ノベルでも多少触れましたが、必要な人材がいなかったって意味だと竜胆さんがケッツァーに入ったのってあのメンバーにとっては間違いなくプラスだったと思うのですよね。(入った直後からロクに片付けられていなかった頭脳労働が降ってきたと思わしき竜胆さんには合掌せざるを得ませんが)

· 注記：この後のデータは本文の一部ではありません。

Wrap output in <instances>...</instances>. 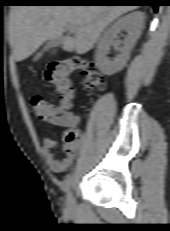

むしろ頭脳労働者のいないケッツァーが良く今まで持ってたなぁとも思ったりで。(以前はもしかしたらカッツェさん@真人MS担当辺りがやってくださってたのかもとか思ってたり)

また、ロウワンが稽古をつけるサイドに立った場合、
最初は相手のレベルに可能な限り合わせようとする→途中で熱が入っちゃってマジでぶん殴りに行く
という教導適正の低い残念な結果になるのですが、確かにケッツァーだとそれでもまともな部類に入るのかも……といただいた発注文から頷く私がいました。
いやフォローするならみんな自分の世界に生きてるだけで請えばきちんと協力してくれるとは思うんですけど。(それが竜胆さんのためになるとは言っていない)

お楽しみいただければ幸いです。
改めて、ご発注ありがとうございました。
重ね重ね納品が遅れてしまったこと、お詫び申し上げます。